The company explores other formats too: in 2019, it partnered with Canadian Geographic to launch and distribute the educational four-volume Indigenous Peoples Atlas of Canada. Since 2017, KCP has partnered with McDonald’s Canada to distribute “over 10 million mini editions of 80 different KCP books” in Happy Meal boxes, according to a timeline of the publisher’s milestones.

In the 1970s and 1980s, founders Frieda Forman, Yvonne Singer, and Esther Fine, and later owners Valerie Hussey and Ricky Englander, responded to “a lack of Canadian-authored and -illustrated books, for Canadian kids,” says Yasemin Uçar, KCP’s editorial development director. “As time has gone on, we’ve adjusted to be even more inclusive” of underrepresented identities in Canada and worldwide.

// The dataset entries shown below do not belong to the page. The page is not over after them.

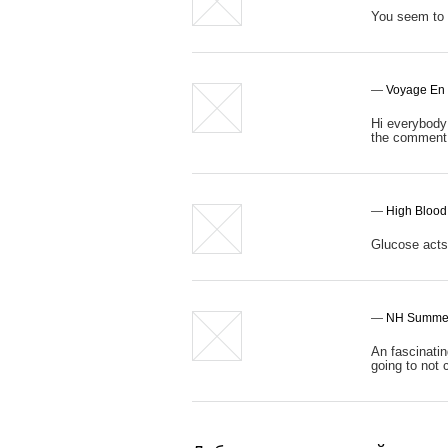
You seem to 
—
Voyage En 
Hi everybody 
the comment
—
High Blood
Glucose acts
—
NH Summer
An fascinatin
going to not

Under Lisa Lyons Johnston, who became president in 2007 and publisher in 2018, and departed the company earlier this year, KCP augmented its diversity and global vision. The company sets and meets benchmarks for publishing writers and illustrators from historically underrepresented groups, and in 2022 signed on to the United Nations Sustainable Development Goals Publishers Compact. Since 2009, KCP has developed the CitizenKid collection for readers ages 8 to 12. There are now 26 CitizenKid titles about the planetary environment and human rights, the latest being this fall’s Lion on the Inside: How One Girl Changed Basketball, an autobiography by Muslim American athlete Bilqis Abdul-Qaadir, co-writer Judith Henderson, and illustrator Katherine Ahmed.

KCP also strives to represent the emotional sensibilities and diverse identities of its readership, and will publish a kids’ guide to grief as well as Queer History A to Z in 2024. “We are putting words to difficult emotions or experiences or challenges,” Hrab says.

Kids Can keeps experimenting—with voice, with emotion, with format—in a Canadian publishing ecosystem the KCP team sees as diversifying and full of potential. KCP began with “a focus on socially conscious books,” Uçar says, and continues to create “books that kids can see themselves and the people around them in.”